### Extracted data entries
++++++

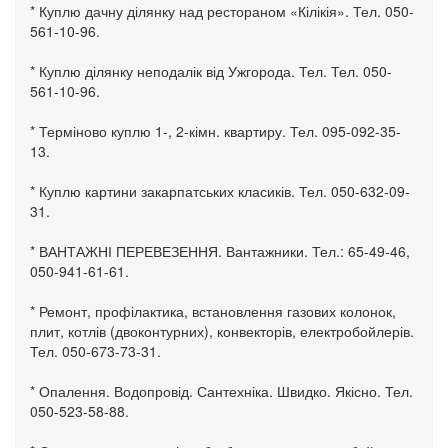
* Куплю дачну ділянку над рестораном «Кілікія». Тел. 050-
561-10-96.
* Куплю ділянку неподалік від Ужгорода. Тел. Тел. 050-
561-10-96.
* Терміново куплю 1-, 2-кімн. квартиру. Тел. 095-092-35-
13.
* Куплю картини закарпатських класиків. Тел. 050-632-09-
31.
* ВАНТАЖНІ ПЕРЕВЕЗЕННЯ. Вантажники. Тел.: 65-49-46,
050-941-61-61.
* Ремонт, профілактика, встановлення газових колонок,
плит, котлів (двоконтурних), конвекторів, електробойлерів.
Тел. 050-673-73-31.
* Опалення. Водопровід. Сантехніка. Швидко. Якісно. Тел.
050-523-58-88.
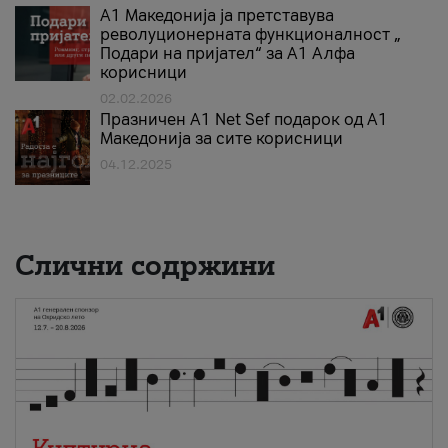
А1 Македонија ја претставува
револуционерната функционалност „
Подари на пријател“ за А1 Алфа
корисници
02.02.2026
Празничен A1 Net Sеf подарок од А1
Македонија за сите корисници
04.12.2025
Слични содржини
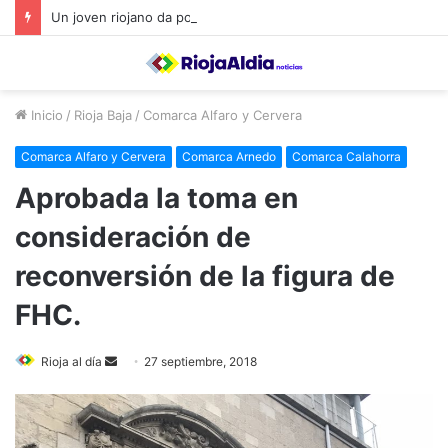
Un joven riojano da positivo tras causar presuntamente un accidente con un fallecido
Inicio
/
Rioja Baja
/
Comarca Alfaro y Cervera
Comarca Alfaro y Cervera
Comarca Arnedo
Comarca Calahorra
Aprobada la toma en
consideración de
reconversión de la figura de
FHC.
Rioja al día
S
27 septiembre, 2018
e
n
d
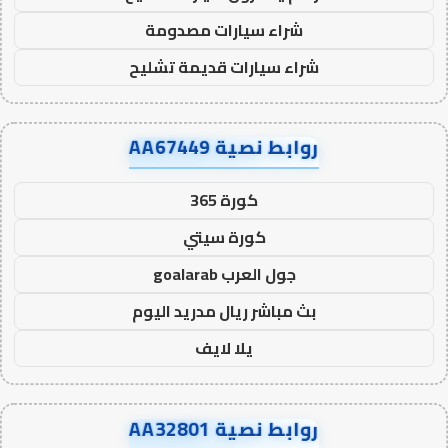
شراء سيارات مصدومة
شراء سيارات قديمة تشليح
روابط نصية AA67449
كورة 365
كورة سيتي
جول العرب goalarab
بث مباشر ريال مدريد اليوم
يلا لايف
روابط نصية AA32801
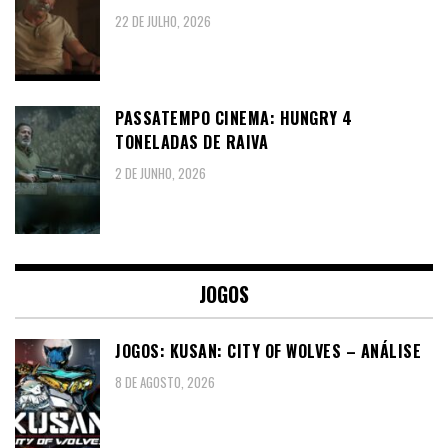
22 DE JULHO, 2026
PASSATEMPO CINEMA: HUNGRY 4
TONELADAS DE RAIVA
2 DE JUNHO, 2026
JOGOS
JOGOS: KUSAN: CITY OF WOLVES – ANÁLISE
8 DE AGOSTO, 2026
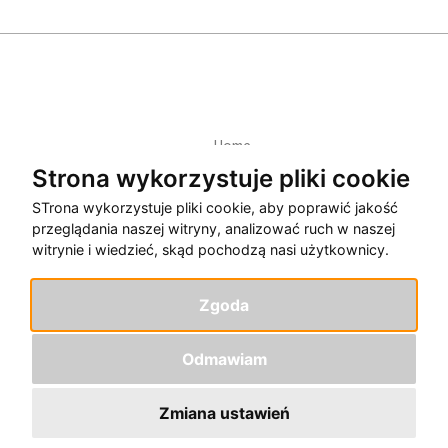
Home
Polityka Prywatności
Strona wykorzystuje pliki cookie
kontakt
STrona wykorzystuje pliki cookie, aby poprawić jakość
przeglądania naszej witryny, analizować ruch w naszej
witrynie i wiedzieć, skąd pochodzą nasi użytkownicy.
Zgoda
Odmawiam
2026 Andrzej Lichota. Wszelkie prawa zastrzeżone
Zmiana ustawień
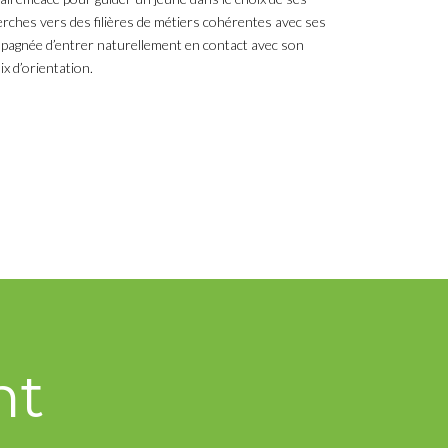
cherches vers des filières de métiers cohérentes avec ses
ompagnée d’entrer naturellement en contact avec son
x d’orientation.
nt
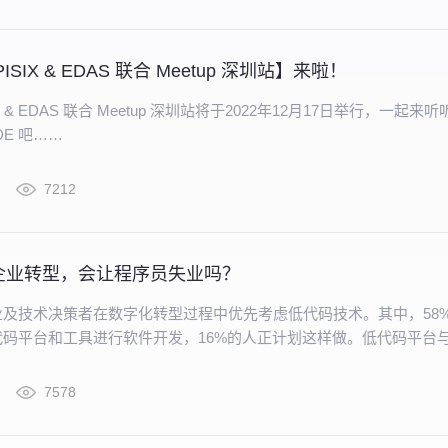
APISIX & EDAS 联合 Meetup 深圳站】来啦！
SIX & EDAS 联合 Meetup 深圳站将于2022年12月17日举行，一起来
IDE 吧……
7212
企业转型，会让程序员失业吗？
业及技术决策者在数字化转型过程中优先考虑低代码技术。其中，58
代码平台和工具进行软件开发，16%的人正计划这样做。低代码平台
网的协同作用使其在未来更为适合支撑企业的核心竞争力
7578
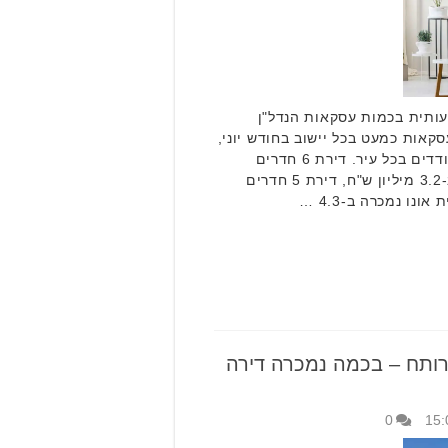
עותית בכמות עסקאות הנדל"ן
קאות כמעט בכל יישוב בחודש יוני,
ירד היקף העסקאות למספרים בודדים בכל עיר. דירת 6 חדרים
ברחוב ניצן באור יהודה נמכרה ב-3.2 מיליון ש"ח, דירת 5 חדרים
רותח – בכמה נמכרה דירה
0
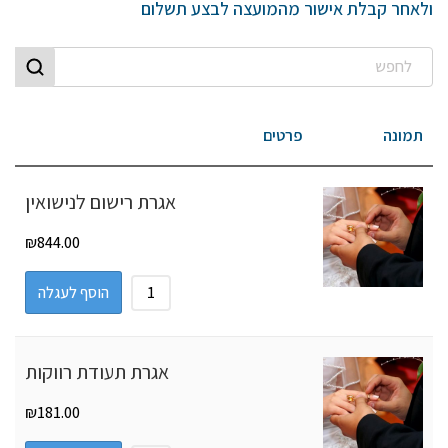
ולאחר קבלת אישור מהמועצה לבצע תשלום
תמונה
פרטים
אגרת רישום לנישואין
₪
844.00
הוסף לעגלה
אגרת תעודת רווקות
₪
181.00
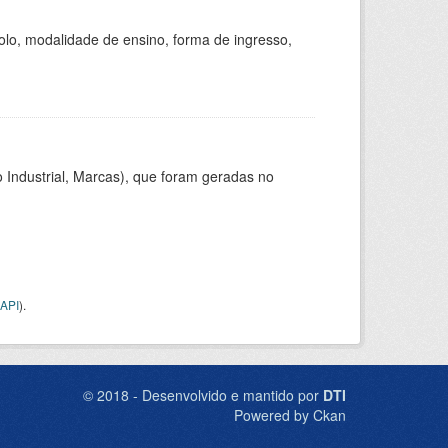
olo, modalidade de ensino, forma de ingresso,
 Industrial, Marcas), que foram geradas no
API
).
© 2018 - Desenvolvido e mantido por
DTI
Powered by Ckan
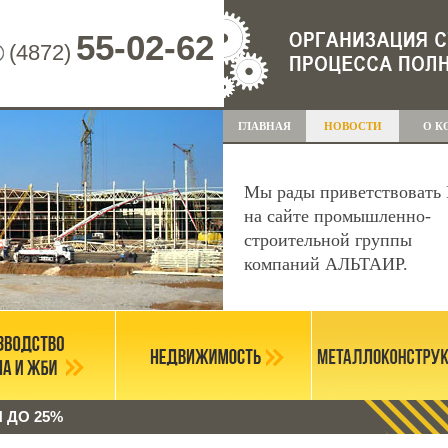
55-02-62
(4872)
ГЛАВНАЯ
НОВОСТИ
О К
Мы рады приветствовать 
на сайте промышленно-
строительной группы
компаний АЛЬТАИР.
 ДО 25%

++++++

### WHAT YOU ARE ASKED TO DO
Check each line of the entries for the string "אגרת". Copy the lines that have it.

### ANSWER SPACE
אגרת רישום לנישואין
אגרת תעודת רווקות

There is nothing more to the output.